In its 2020 Australian Community Attitudes to Privacy Survey, which was shaped after questioning 2,866 adults, the OAIC said 59% of respondents had experienced problems with how their data was handled in the previous 12 months. The survey was conducted from February to March this year, with additional research performed in early April.
The report [PDF] said 70% of respondents considered the protection of their personal information to be a major concern in their lives. Identify theft and fraud was the biggest privacy risk identified, with 76% of respondents pointing to this as a major concern. The category of data security and data breaches was second, with 61%; digital services, including social media sites sat at 58%; smartphone apps at 49%; and surveillance by foreign entities was flagged as a major concern by 35% of respondents, while that figure was 26% when they were asked about Australian entities.

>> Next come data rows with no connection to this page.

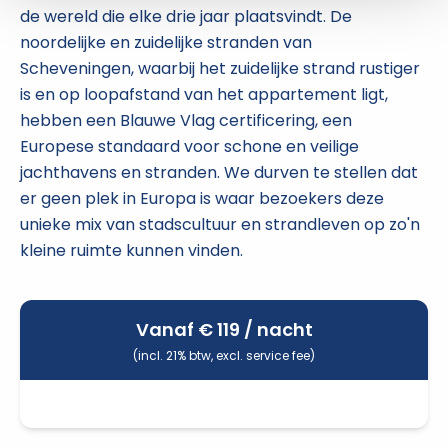
de wereld die elke drie jaar plaatsvindt. De
noordelijke en zuidelijke stranden van
Scheveningen, waarbij het zuidelijke strand rustiger
is en op loopafstand van het appartement ligt,
hebben een Blauwe Vlag certificering, een
Europese standaard voor schone en veilige
jachthavens en stranden. We durven te stellen dat
er geen plek in Europa is waar bezoekers deze
unieke mix van stadscultuur en strandleven op zo'n
kleine ruimte kunnen vinden.
Vanaf €
119
/ nacht
(incl. 21% btw, excl. service fee)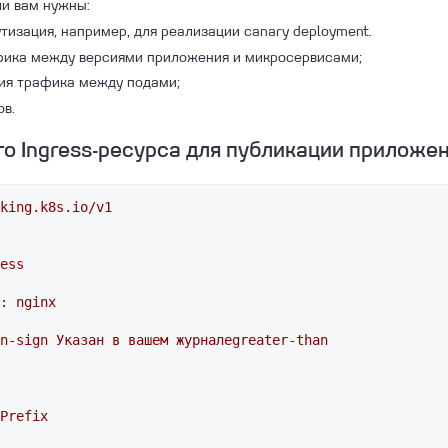
ли вам нужны:
изация, например, для реализации canary deployment.
фика между версиями приложения и микросервисами;
ия трафика между подами;
ов.
о Ingress-ресурса для публикации приложе
king.k8s.io/v1
ess
:
nginx
n-sign
Указан
в
вашем
журналеgreater-than
Prefix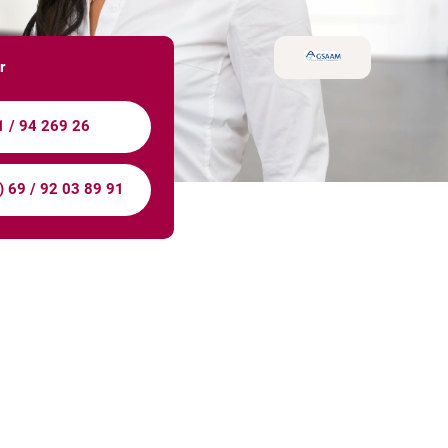
r
1 / 94 269 26
) 69 / 92 03 89 91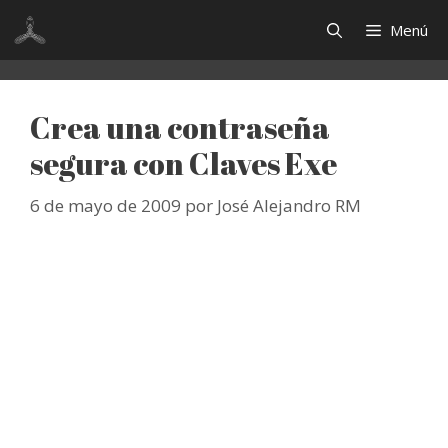
Saltar
Menú
al
contenido
Crea una contraseña
segura con Claves Exe
6 de mayo de 2009
por
José Alejandro RM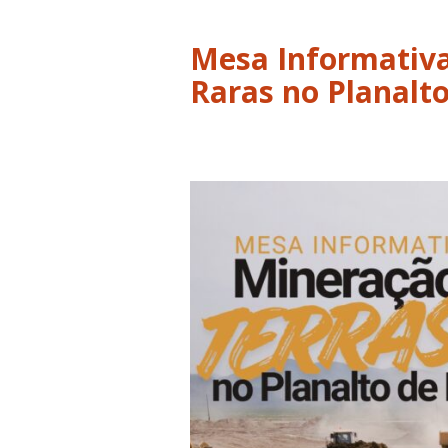
Mesa Informativa
Raras no Planalt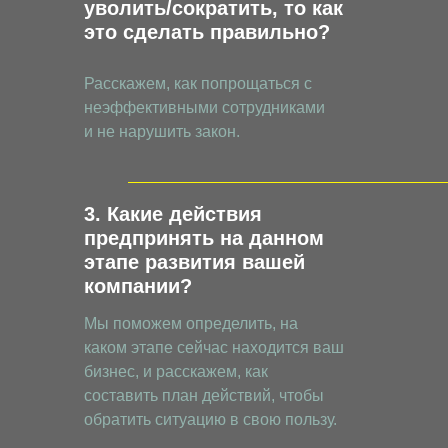
уволить/сократить, то как
это сделать правильно?
Расскажем, как попрощаться с
неэффективными сотрудниками
и не нарушить закон.
3. Какие действия
предпринять на данном
этапе развития вашей
компании?
Мы поможем определить, на
каком этапе сейчас находится ваш
бизнес, и расскажем, как
составить план действий, чтобы
обратить ситуацию в свою пользу.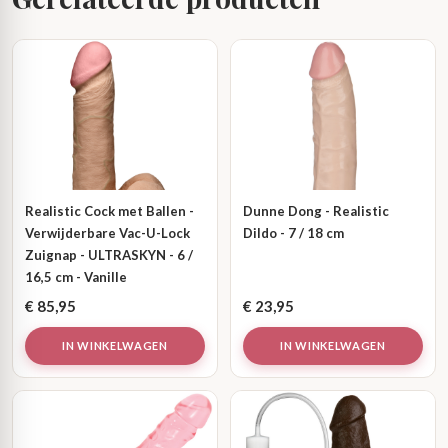
Realistic Cock met Ballen -
Dunne Dong - Realistic
Verwijderbare Vac-U-Lock
Dildo - 7 / 18 cm
Zuignap - ULTRASKYN - 6 /
16,5 cm - Vanille
€
85,95
€
23,95
IN WINKELWAGEN
IN WINKELWAGEN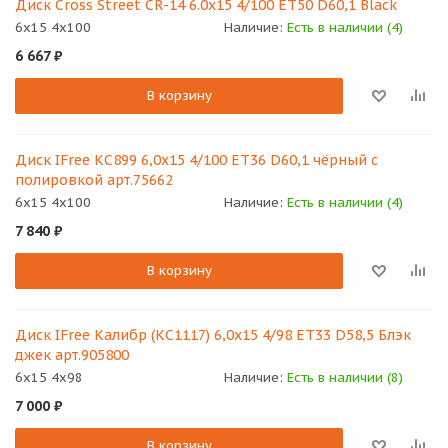
Диск Cross Street CR-14 6.0x15 4/100 ET50 D60,1 Black
6x15 4x100
Наличие:
Есть в наличии (4)
6 667
₽
В корзину
Диск IFree КС899 6,0х15 4/100 ET36 D60,1 чёрный с
полировкой арт.75662
6x15 4x100
Наличие:
Есть в наличии (4)
7 840
₽
В корзину
Диск IFree Калибр (КС1117) 6,0х15 4/98 ET33 D58,5 Блэк
джек арт.905800
6x15 4x98
Наличие:
Есть в наличии (8)
7 000
₽
В корзину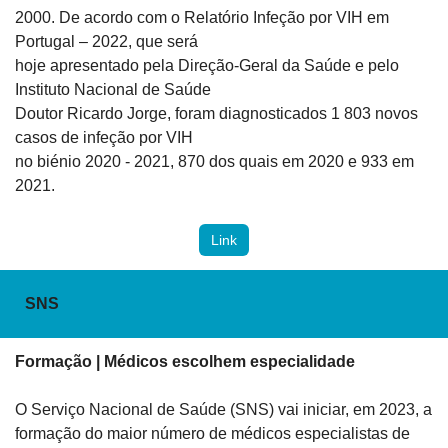
2000. De acordo com o Relatório Infeção por VIH em 
Portugal – 2022, que será

hoje apresentado pela Direção-Geral da Saúde e pelo 
Instituto Nacional de Saúde

Doutor Ricardo Jorge, foram diagnosticados 1 803 novos 
casos de infeção por VIH

no biénio 2020 - 2021, 870 dos quais em 2020 e 933 em 
2021.
Link
SNS
Formação | Médicos escolhem especialidade 
O Serviço Nacional de Saúde (SNS) vai iniciar, em 2023, a

formação do maior número de médicos especialistas de 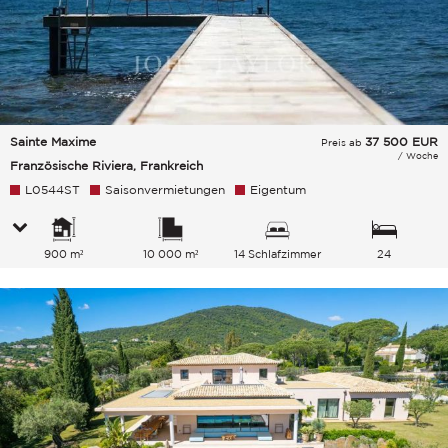
Sainte Maxime
37 500
EUR
Preis ab
/ Woche
Französische Riviera, Frankreich
L0544ST
Saisonvermietungen
Eigentum
900 m²
10 000 m²
14 Schlafzimmer
24
Gesamtkapazität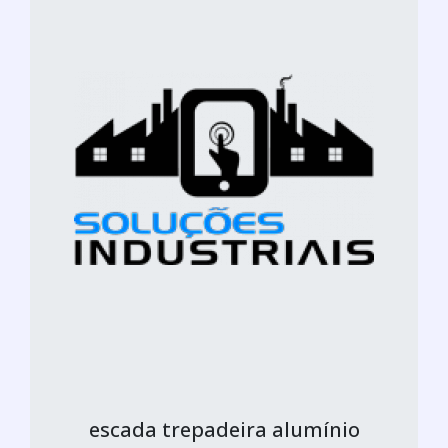
escada trepadeira alumínio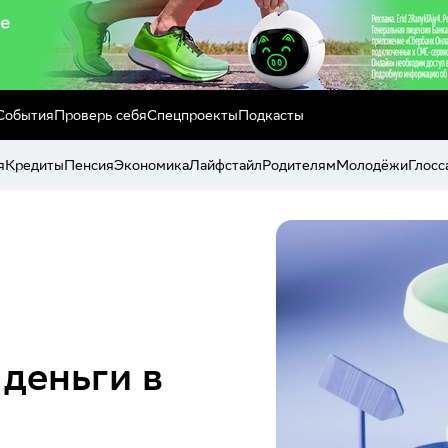
События
Проверь себя
Спецпроекты
Подкасты
я
Кредиты
Пенсия
Экономика
Лайфстайл
Родителям
Молодёжи
Глосс
деньги в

“Our comfort with certain data practices depends on the type of information collected, the purpose behind it, and the level of trust in the organisation involved. Australians appear more comfortable with data practices where the purpose is clearly understood — for example, law enforcement using facial recognition and video surveillance to identify suspects,” Commissioner Angelene Falk said in her foreword.
The report says that there is a strong understanding of why individuals should protect their personal information, but respondents were less sure how they could do this, with 49% admitting they did not know how to protect themselves due to a lack of knowledge, lack of time, and the difficulty of the process.

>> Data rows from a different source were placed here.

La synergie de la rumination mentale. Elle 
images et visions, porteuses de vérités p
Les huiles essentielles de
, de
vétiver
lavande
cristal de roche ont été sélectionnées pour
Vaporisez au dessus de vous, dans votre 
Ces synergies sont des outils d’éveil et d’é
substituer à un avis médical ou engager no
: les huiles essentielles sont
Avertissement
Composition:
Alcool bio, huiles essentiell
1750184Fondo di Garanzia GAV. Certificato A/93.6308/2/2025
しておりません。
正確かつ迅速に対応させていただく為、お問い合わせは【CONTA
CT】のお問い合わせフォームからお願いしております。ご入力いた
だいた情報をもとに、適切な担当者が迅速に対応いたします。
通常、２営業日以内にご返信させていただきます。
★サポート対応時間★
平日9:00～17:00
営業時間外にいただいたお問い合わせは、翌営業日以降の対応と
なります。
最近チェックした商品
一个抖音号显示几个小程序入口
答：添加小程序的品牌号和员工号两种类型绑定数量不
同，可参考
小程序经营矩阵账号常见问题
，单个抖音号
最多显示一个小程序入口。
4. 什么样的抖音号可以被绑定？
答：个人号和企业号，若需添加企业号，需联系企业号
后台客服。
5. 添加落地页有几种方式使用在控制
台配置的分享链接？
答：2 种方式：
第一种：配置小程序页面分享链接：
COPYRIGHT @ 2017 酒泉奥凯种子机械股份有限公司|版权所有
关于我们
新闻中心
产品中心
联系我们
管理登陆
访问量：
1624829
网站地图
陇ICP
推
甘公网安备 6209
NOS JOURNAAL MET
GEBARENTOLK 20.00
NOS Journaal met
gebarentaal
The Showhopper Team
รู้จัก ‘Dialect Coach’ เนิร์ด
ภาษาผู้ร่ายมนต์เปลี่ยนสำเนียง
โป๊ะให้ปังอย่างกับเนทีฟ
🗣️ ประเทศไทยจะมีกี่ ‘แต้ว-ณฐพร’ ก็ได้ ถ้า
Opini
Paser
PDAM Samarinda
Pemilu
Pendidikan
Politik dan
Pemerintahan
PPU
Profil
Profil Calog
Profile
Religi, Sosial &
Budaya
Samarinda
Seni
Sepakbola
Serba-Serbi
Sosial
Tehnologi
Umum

As well as greater control over their personal information, Australians want to be protected against harmful practices, with 84% believing personal information should not be used in ways that cause harm, loss, or distress. 84% of respondents also wanted increased rights around certain issues such as asking businesses to delete information.
Additionally, 64% of respondents believed they should have the right to ask a government agency to delete their personal information, 78% wanted the right to seek compensation in the courts for a breach of privacy, 77% wanted to know when their personal information is used in automated decision-making if it could affect them, and 77% of respondents wanted the right to object to certain data practices while still being able to access and use the service.

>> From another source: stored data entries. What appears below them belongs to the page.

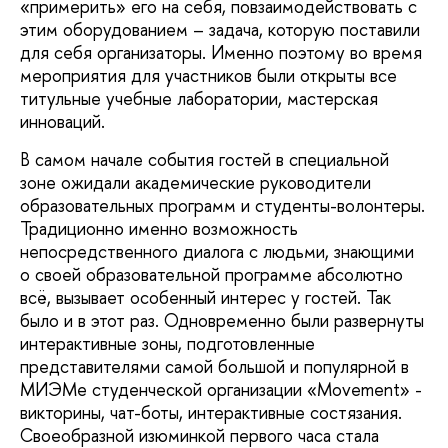
«примерить» его на себя, повзаимодействовать с
этим оборудованием – задача, которую поставили
для себя организаторы. Именно поэтому во время
мероприятия для участников были открыты все
титульные учебные лаборатории, мастерская
инноваций.
В самом начале события гостей в специальной
зоне ожидали академические руководители
образовательных программ и студенты-волонтеры.
Традиционно именно возможность
непосредственного диалога с людьми, знающими
о своей образовательной программе абсолютно
всё, вызывает особенный интерес у гостей. Так
было и в этот раз. Одновременно были развернуты
интерактивные зоны, подготовленные
представителями самой большой и популярной в
МИЭМе студенческой организации «Movement» -
викторины, чат-боты, интерактивные состязания.
Своеобразной изюминкой первого часа стала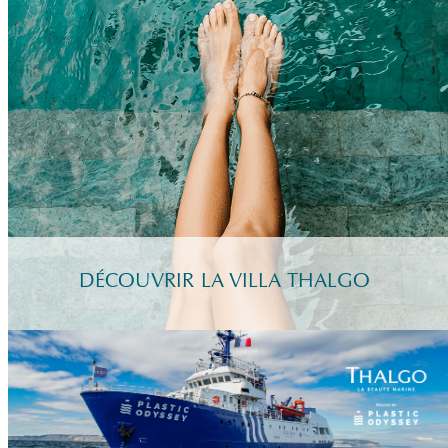
DÉCOUVRIR LA VILLA THALGO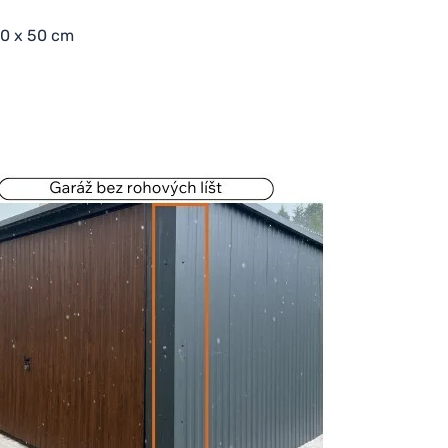
00 x 50 cm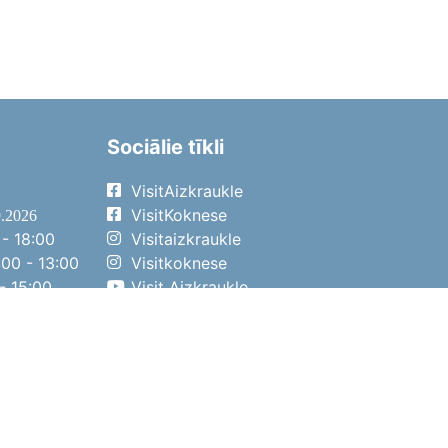
Sociālie tīkli
VisitAizkraukle
VisitKoknese
9.2026
- 18:00
Visitaizkraukle
00 - 13:00
Visitkoknese
- 15:00
Visit Aizkraukle
- 14:00
Visit Aizkraukle
4.2026
- 17:00
00 - 13:00
- 14:00
ena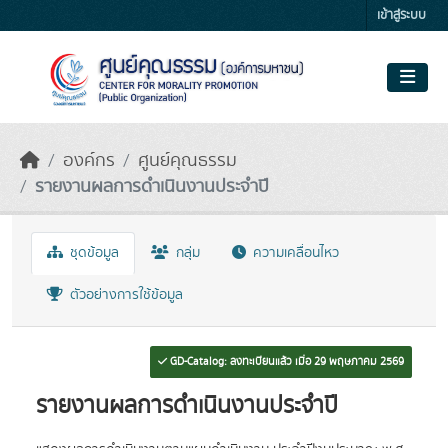
Skip to main content
เข้าสู่ระบบ
องค์กร
ศูนย์คุณธรรม
รายงานผลการดำเนินงานประจำปี
ชุดข้อมูล
กลุ่ม
ความเคลื่อนไหว
ตัวอย่างการใช้ข้อมูล
GD-Catalog: ลงทะเบียนแล้ว เมื่อ 29 พฤษภาคม 2569
รายงานผลการดำเนินงานประจำปี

Only 20% of respondents, however, read privacy policies and were confident they understood them.
“Concerns regarding data privacy are driven by a belief that many companies routinely use personal information for purposes that make Australians uncomfortable,” the report said.
The OAIC said that when comparing the results to those provided in 2017, fewer Australians are taking measures to protect their privacy, with a lower number of people asking public or private sector organisations why they need personal information. There were also fewer people that chose not to use an app on a mobile device because of concerns over handling personal information, as well as fewer people adjusting privacy settings on a social networking website than in 2017.
The survey also revealed Australians trust social media the least with their personal information, and that the federal government is generally more trusted than businesses with the protection of personal information.
62% of respondents said they were particularly uncomfortable with businesses tracking their location through their mobile or web browser. The same percentage of respondents also said that databases of information that keep what they have said and done online made them uncomfortable.
“Australians are increasingly questioning data practices where the purpose for collecting personal information is unclear, with 81% of Australians considering ‘an organisation asking for information that doesn’t seem relevant to the purpose of the transaction’ as a misuse,” the report said.
Falk said her office would use the findings of the survey to inform its input into the review of the Privacy Act 1988 and its priorities for the coming years.